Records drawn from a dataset
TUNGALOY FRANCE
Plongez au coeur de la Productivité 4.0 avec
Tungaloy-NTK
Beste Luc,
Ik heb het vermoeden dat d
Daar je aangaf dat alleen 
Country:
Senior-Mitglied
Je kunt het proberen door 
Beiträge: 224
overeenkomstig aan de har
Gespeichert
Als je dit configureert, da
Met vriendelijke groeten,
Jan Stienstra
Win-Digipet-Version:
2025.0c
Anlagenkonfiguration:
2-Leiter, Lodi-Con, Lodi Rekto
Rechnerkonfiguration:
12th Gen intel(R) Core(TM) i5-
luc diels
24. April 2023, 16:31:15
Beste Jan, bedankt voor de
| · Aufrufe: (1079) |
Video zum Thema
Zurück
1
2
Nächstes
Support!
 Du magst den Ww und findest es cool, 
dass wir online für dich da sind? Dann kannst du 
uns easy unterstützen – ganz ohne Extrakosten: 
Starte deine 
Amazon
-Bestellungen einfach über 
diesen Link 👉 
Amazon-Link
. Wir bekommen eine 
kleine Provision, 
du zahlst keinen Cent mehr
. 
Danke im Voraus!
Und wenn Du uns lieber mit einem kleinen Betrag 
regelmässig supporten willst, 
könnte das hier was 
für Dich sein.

==

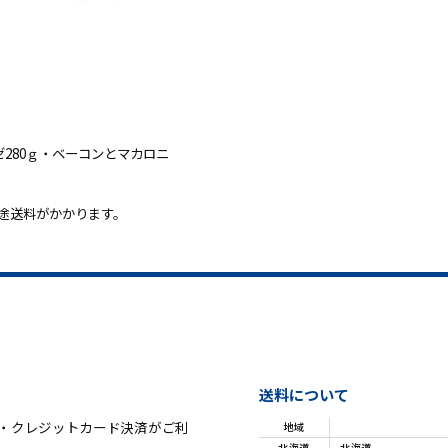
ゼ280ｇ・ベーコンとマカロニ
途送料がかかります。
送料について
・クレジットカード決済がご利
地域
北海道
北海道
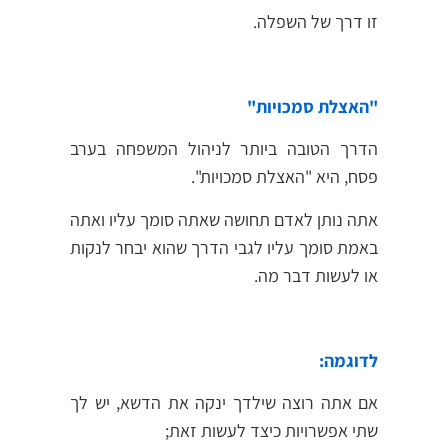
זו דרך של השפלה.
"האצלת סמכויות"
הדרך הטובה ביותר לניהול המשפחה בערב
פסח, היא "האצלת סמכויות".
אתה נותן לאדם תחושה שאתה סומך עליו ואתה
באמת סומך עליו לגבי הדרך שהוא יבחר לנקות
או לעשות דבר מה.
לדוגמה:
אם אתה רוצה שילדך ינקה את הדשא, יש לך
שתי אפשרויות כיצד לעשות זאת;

PROBLEM TO WORK ON
Print exactly the lines above from the one with "או לעשות דבר מה." to the one with "שתי אפשרויות כיצד לעשות זאת;", including both.

EXERCISE OUTPUT
או לעשות דבר מה.
לדוגמה:
אם אתה רוצה שילדך ינקה את הדשא, יש לך
שתי אפשרויות כיצד לעשות זאת;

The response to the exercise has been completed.